Corporate News|2022 United Way 2nd Quarter Press Conference
Driver IC maker Allwinner (3034) held a press conference on 8/5, and due to the impact of worsening global inflation and the rapid cooling of demand for consumer electronics products caused by the epidemic, the company failed to meet its Q2 financial forecasts, with consolidated net operating income of NT$31.461 billion, a quarterly decrease of 13.83%, and a yearly decrease of 7.77%. In the face of the drastic slowdown of operating performance, Shou-Jen Wang, also in rare times, shouted out with confidence, emphasizing that Allwinner He emphasized that the company's physique and technology had not changed, and that he was confident that after corrections, the company's revenue could still return to the right track.
We share the same difficulties and discuss with UMC and other foundries.
Wang Shouren explained that the second quarter financial report has been estimated, and the gross margin for the third quarter has also been taken into consideration. We will discuss with suppliers and hope that we can share the difficulties together, so that costs can be reflected quarter by quarter and the decline in gross margin can be slowed down.
Enhancing Technology to Cope with the Rise of Chinese Competitors
Lianyong emphasized that through technology enhancement, Lianyong aims to become a competitive total solution provider and will expand its cooperation with foundries in the future.
New specification drive contributes to medium to long term gross margin trend
Shouren Wang believes that the trend of high resolution in TV system SoC continues, the driver IC part has also cut into TDDI products such as NB, OLED, automotive, etc., and AR/VR driver ICs can also be expected, and customized ICs (ASICs) will also have considerable development, driven by new specifications, which will also contribute to the medium- and long-term gross profit margins.

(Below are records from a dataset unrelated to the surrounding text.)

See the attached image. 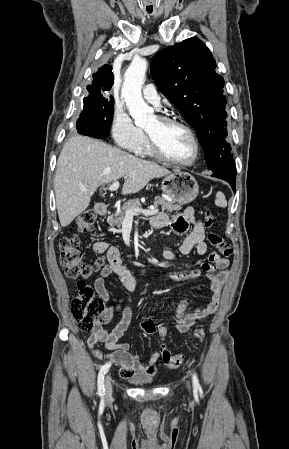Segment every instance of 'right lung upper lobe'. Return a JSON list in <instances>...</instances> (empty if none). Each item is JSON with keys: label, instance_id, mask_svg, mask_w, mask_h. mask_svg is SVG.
Here are the masks:
<instances>
[{"label": "right lung upper lobe", "instance_id": "right-lung-upper-lobe-1", "mask_svg": "<svg viewBox=\"0 0 289 449\" xmlns=\"http://www.w3.org/2000/svg\"><path fill=\"white\" fill-rule=\"evenodd\" d=\"M93 78L92 85L87 86L89 96L103 94L105 91H109L114 82L112 67L105 64L97 71L96 74H93ZM109 98L113 97L110 96Z\"/></svg>", "mask_w": 289, "mask_h": 449}]
</instances>
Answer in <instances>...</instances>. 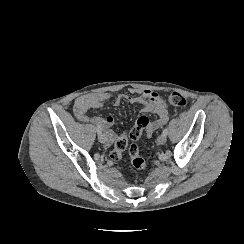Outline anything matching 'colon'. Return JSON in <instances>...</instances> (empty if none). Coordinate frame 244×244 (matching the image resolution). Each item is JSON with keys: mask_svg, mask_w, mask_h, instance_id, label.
Here are the masks:
<instances>
[{"mask_svg": "<svg viewBox=\"0 0 244 244\" xmlns=\"http://www.w3.org/2000/svg\"><path fill=\"white\" fill-rule=\"evenodd\" d=\"M164 98L169 105L179 108L185 107L188 103L187 98L179 92L165 93ZM149 122L150 119L146 115H141L137 119L129 132V137L133 142L137 141L142 136L143 131L148 126ZM126 150L128 151L130 159V165L128 166L130 172L146 168L147 162L142 157L139 146L135 143L130 144L127 134L121 135L116 139L112 150L109 152L108 160L113 163L121 161Z\"/></svg>", "mask_w": 244, "mask_h": 244, "instance_id": "obj_1", "label": "colon"}]
</instances>
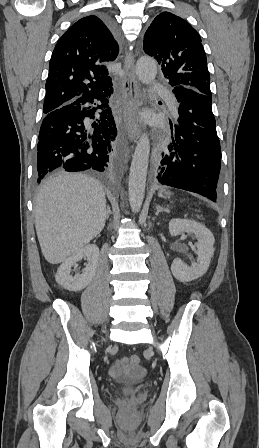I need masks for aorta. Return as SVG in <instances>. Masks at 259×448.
<instances>
[{"instance_id":"aorta-1","label":"aorta","mask_w":259,"mask_h":448,"mask_svg":"<svg viewBox=\"0 0 259 448\" xmlns=\"http://www.w3.org/2000/svg\"><path fill=\"white\" fill-rule=\"evenodd\" d=\"M156 74L157 63L153 58L145 56L137 61L136 75L140 82L150 84ZM149 155L150 141L148 136L143 134L136 145L129 173V203L133 212H138L143 203Z\"/></svg>"}]
</instances>
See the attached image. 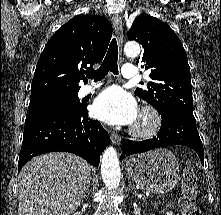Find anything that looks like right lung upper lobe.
Segmentation results:
<instances>
[{
	"instance_id": "right-lung-upper-lobe-1",
	"label": "right lung upper lobe",
	"mask_w": 221,
	"mask_h": 215,
	"mask_svg": "<svg viewBox=\"0 0 221 215\" xmlns=\"http://www.w3.org/2000/svg\"><path fill=\"white\" fill-rule=\"evenodd\" d=\"M111 36L112 25L104 17L81 14L64 24L49 39L38 60L30 101L78 93L83 69H93L103 59Z\"/></svg>"
}]
</instances>
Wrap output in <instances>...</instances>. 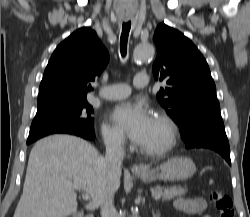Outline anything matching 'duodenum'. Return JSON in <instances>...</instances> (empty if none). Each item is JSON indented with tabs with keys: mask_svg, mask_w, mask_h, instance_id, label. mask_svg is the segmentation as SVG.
Returning <instances> with one entry per match:
<instances>
[{
	"mask_svg": "<svg viewBox=\"0 0 250 217\" xmlns=\"http://www.w3.org/2000/svg\"><path fill=\"white\" fill-rule=\"evenodd\" d=\"M84 217H94L93 215H86V216H84Z\"/></svg>",
	"mask_w": 250,
	"mask_h": 217,
	"instance_id": "410a0bca",
	"label": "duodenum"
}]
</instances>
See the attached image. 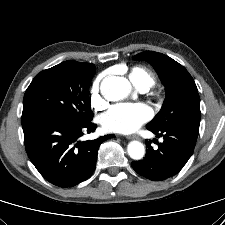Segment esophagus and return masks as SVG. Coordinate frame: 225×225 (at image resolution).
<instances>
[{
  "mask_svg": "<svg viewBox=\"0 0 225 225\" xmlns=\"http://www.w3.org/2000/svg\"><path fill=\"white\" fill-rule=\"evenodd\" d=\"M127 139H137V140H140V138L136 135H131V136H127L126 137Z\"/></svg>",
  "mask_w": 225,
  "mask_h": 225,
  "instance_id": "obj_1",
  "label": "esophagus"
}]
</instances>
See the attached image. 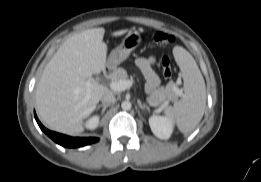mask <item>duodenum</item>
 <instances>
[{"instance_id":"1","label":"duodenum","mask_w":261,"mask_h":182,"mask_svg":"<svg viewBox=\"0 0 261 182\" xmlns=\"http://www.w3.org/2000/svg\"><path fill=\"white\" fill-rule=\"evenodd\" d=\"M109 73H110V68H109V67H106V68L104 69V74H105V75H109Z\"/></svg>"}]
</instances>
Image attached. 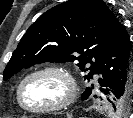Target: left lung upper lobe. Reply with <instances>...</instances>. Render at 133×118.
<instances>
[{"label": "left lung upper lobe", "mask_w": 133, "mask_h": 118, "mask_svg": "<svg viewBox=\"0 0 133 118\" xmlns=\"http://www.w3.org/2000/svg\"><path fill=\"white\" fill-rule=\"evenodd\" d=\"M121 27L102 0H69L59 4L28 28L4 70V79L35 64L78 60L77 66L87 72L85 79L90 80L102 53ZM90 94L91 89L87 88L81 98L87 99ZM104 102L110 113L124 114L131 104V95Z\"/></svg>", "instance_id": "5c2ea615"}]
</instances>
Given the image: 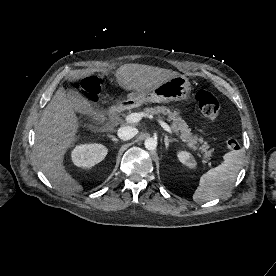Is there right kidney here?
<instances>
[{
    "label": "right kidney",
    "instance_id": "obj_1",
    "mask_svg": "<svg viewBox=\"0 0 276 276\" xmlns=\"http://www.w3.org/2000/svg\"><path fill=\"white\" fill-rule=\"evenodd\" d=\"M108 149L97 143L81 144L72 151L73 163L82 168H91L101 162L107 155Z\"/></svg>",
    "mask_w": 276,
    "mask_h": 276
}]
</instances>
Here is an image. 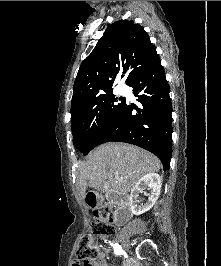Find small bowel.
Segmentation results:
<instances>
[{
  "instance_id": "c3829d8e",
  "label": "small bowel",
  "mask_w": 221,
  "mask_h": 266,
  "mask_svg": "<svg viewBox=\"0 0 221 266\" xmlns=\"http://www.w3.org/2000/svg\"><path fill=\"white\" fill-rule=\"evenodd\" d=\"M72 266H81V264L79 261H74ZM82 266H108L105 261V252H101L93 261L84 262Z\"/></svg>"
}]
</instances>
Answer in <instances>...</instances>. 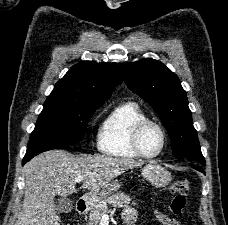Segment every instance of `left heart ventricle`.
Listing matches in <instances>:
<instances>
[{"mask_svg": "<svg viewBox=\"0 0 228 225\" xmlns=\"http://www.w3.org/2000/svg\"><path fill=\"white\" fill-rule=\"evenodd\" d=\"M162 144V137L159 130L153 126L148 127L142 136V146L149 154L157 153Z\"/></svg>", "mask_w": 228, "mask_h": 225, "instance_id": "left-heart-ventricle-1", "label": "left heart ventricle"}]
</instances>
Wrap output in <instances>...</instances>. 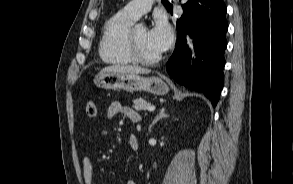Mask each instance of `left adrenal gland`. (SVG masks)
<instances>
[{
  "instance_id": "obj_1",
  "label": "left adrenal gland",
  "mask_w": 293,
  "mask_h": 184,
  "mask_svg": "<svg viewBox=\"0 0 293 184\" xmlns=\"http://www.w3.org/2000/svg\"><path fill=\"white\" fill-rule=\"evenodd\" d=\"M169 117V115H167L165 113V108H162L159 112V114L154 118V120L152 121V123L149 126V129H151L159 120L164 119Z\"/></svg>"
}]
</instances>
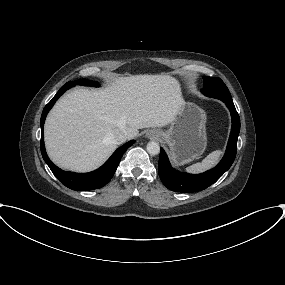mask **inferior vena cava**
<instances>
[{"label":"inferior vena cava","mask_w":285,"mask_h":285,"mask_svg":"<svg viewBox=\"0 0 285 285\" xmlns=\"http://www.w3.org/2000/svg\"><path fill=\"white\" fill-rule=\"evenodd\" d=\"M129 139V134L126 130H118L112 135V140L116 144H122Z\"/></svg>","instance_id":"inferior-vena-cava-1"}]
</instances>
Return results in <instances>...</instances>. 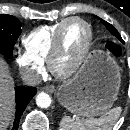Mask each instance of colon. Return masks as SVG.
Returning a JSON list of instances; mask_svg holds the SVG:
<instances>
[{
    "label": "colon",
    "instance_id": "1",
    "mask_svg": "<svg viewBox=\"0 0 130 130\" xmlns=\"http://www.w3.org/2000/svg\"><path fill=\"white\" fill-rule=\"evenodd\" d=\"M107 48H108V50H109L112 54H114V55H118V54H119V49H118V47H117L114 43L108 42V43H107Z\"/></svg>",
    "mask_w": 130,
    "mask_h": 130
}]
</instances>
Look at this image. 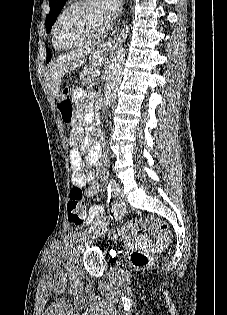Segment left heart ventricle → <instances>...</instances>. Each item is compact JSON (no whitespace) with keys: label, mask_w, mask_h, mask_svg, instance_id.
<instances>
[{"label":"left heart ventricle","mask_w":227,"mask_h":315,"mask_svg":"<svg viewBox=\"0 0 227 315\" xmlns=\"http://www.w3.org/2000/svg\"><path fill=\"white\" fill-rule=\"evenodd\" d=\"M106 25L96 0L74 8L61 21L58 29V43L68 46L85 41L100 32Z\"/></svg>","instance_id":"obj_1"}]
</instances>
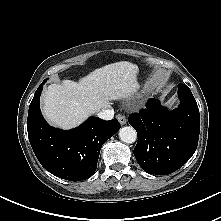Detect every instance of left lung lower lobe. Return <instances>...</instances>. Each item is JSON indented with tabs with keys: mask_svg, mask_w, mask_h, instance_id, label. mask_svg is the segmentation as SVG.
<instances>
[{
	"mask_svg": "<svg viewBox=\"0 0 221 221\" xmlns=\"http://www.w3.org/2000/svg\"><path fill=\"white\" fill-rule=\"evenodd\" d=\"M178 108L167 110L151 98L146 109L129 116L138 134L134 155L150 174L168 175L181 168L194 154L200 131V114L191 90L178 85Z\"/></svg>",
	"mask_w": 221,
	"mask_h": 221,
	"instance_id": "1",
	"label": "left lung lower lobe"
}]
</instances>
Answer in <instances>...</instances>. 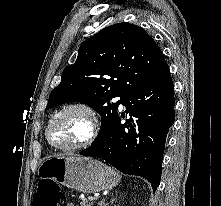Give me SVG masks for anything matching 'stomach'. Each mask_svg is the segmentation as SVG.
<instances>
[{"mask_svg": "<svg viewBox=\"0 0 221 206\" xmlns=\"http://www.w3.org/2000/svg\"><path fill=\"white\" fill-rule=\"evenodd\" d=\"M38 174L84 193L111 189L121 179L116 171L89 157H49L41 163Z\"/></svg>", "mask_w": 221, "mask_h": 206, "instance_id": "1", "label": "stomach"}]
</instances>
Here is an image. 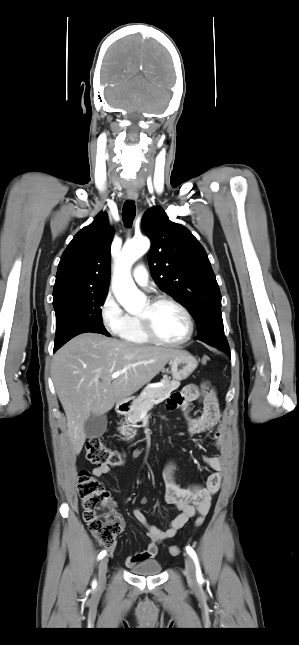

Regarding the third quarter financial forecast, Lianyong said that due to the simultaneous inventory adjustment of Lianyong's three major product lines, including TVs and mobile phones, the third quarter outlook for consolidated revenue is expected to be between NT$19.1 billion and NT$20.3 billion, with a decrease of NT$32% to NT$39%, and the gross margin is expected to be between NT$42% to NT$44%, while the operating profit margin is expected to be between NT$23% and NT$25%. Operating profit margin is expected to range from 23% to 25%.